▶ EXERCISE INSTRUCTIONS: Your answer should consist only of the lines from the line containing "The image size is (1106, 720)." through the last line below, each repeated exactly.

[Pixel coordinate grounding data]
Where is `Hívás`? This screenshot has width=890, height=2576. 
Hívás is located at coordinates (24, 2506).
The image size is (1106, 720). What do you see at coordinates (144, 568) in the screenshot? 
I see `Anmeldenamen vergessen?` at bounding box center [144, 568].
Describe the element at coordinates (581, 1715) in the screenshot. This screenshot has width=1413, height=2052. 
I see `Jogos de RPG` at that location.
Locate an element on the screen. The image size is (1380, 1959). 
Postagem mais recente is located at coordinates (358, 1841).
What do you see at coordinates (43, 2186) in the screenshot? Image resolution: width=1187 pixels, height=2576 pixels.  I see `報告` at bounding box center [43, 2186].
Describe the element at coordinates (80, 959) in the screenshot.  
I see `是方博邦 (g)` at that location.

▶ RESULT OF THIS EXERCISE:
The image size is (1106, 720). What do you see at coordinates (144, 568) in the screenshot? 
I see `Anmeldenamen vergessen?` at bounding box center [144, 568].
Describe the element at coordinates (581, 1715) in the screenshot. This screenshot has width=1413, height=2052. 
I see `Jogos de RPG` at that location.
Locate an element on the screen. The image size is (1380, 1959). 
Postagem mais recente is located at coordinates (358, 1841).
What do you see at coordinates (43, 2186) in the screenshot? Image resolution: width=1187 pixels, height=2576 pixels.  I see `報告` at bounding box center [43, 2186].
Describe the element at coordinates (80, 959) in the screenshot.  
I see `是方博邦 (g)` at that location.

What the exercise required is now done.